→ **Source material**

=== Section Start ===

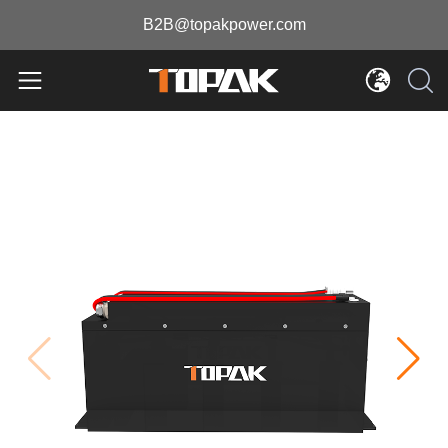
B2B@topakpower.com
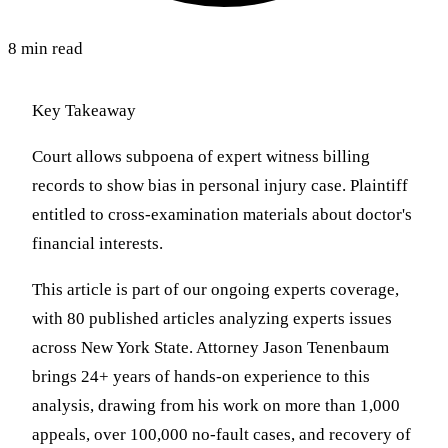
8 min read
Key Takeaway
Court allows subpoena of expert witness billing
records to show bias in personal injury case. Plaintiff
entitled to cross-examination materials about doctor's
financial interests.
This article is part of our ongoing experts coverage,
with 80 published articles analyzing experts issues
across New York State. Attorney Jason Tenenbaum
brings 24+ years of hands-on experience to this
analysis, drawing from his work on more than 1,000
appeals, over 100,000 no-fault cases, and recovery of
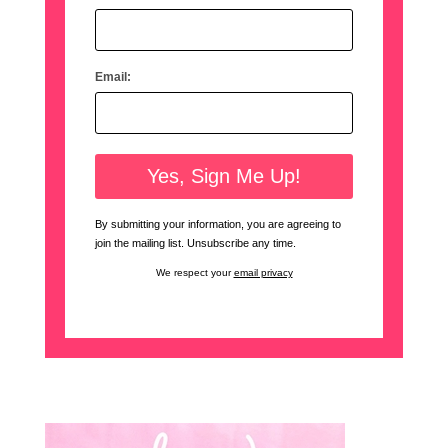
Email:
By submitting your information, you are agreeing to
join the mailing list. Unsubscribe any time.
We respect your
email privacy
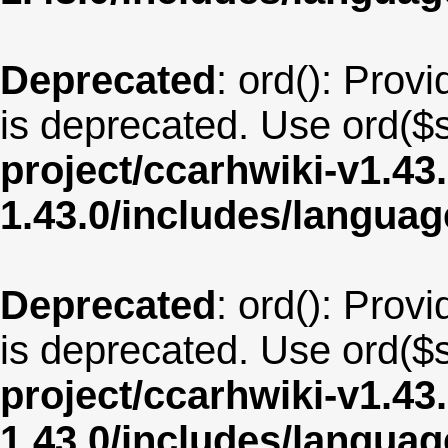
Deprecated
: ord(): Provi
is deprecated. Use ord($s
project/ccarhwiki-v1.43
1.43.0/includes/langua
Deprecated
: ord(): Provi
is deprecated. Use ord($s
project/ccarhwiki-v1.43
1.43.0/includes/langu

=== Section End ===

→ **Task objective**
Look above for the line containing "This article is", then write out every line from there down to the line containing "By submitting your", that line included, with no pictures.

→ **Written response**
This article is part of our ongoing experts coverage,
with 80 published articles analyzing experts issues
across New York State. Attorney Jason Tenenbaum
brings 24+ years of hands-on experience to this
analysis, drawing from his work on more than 1,000
appeals, over 100,000 no-fault cases, and recovery of
Email:
By submitting your information, you are agreeing to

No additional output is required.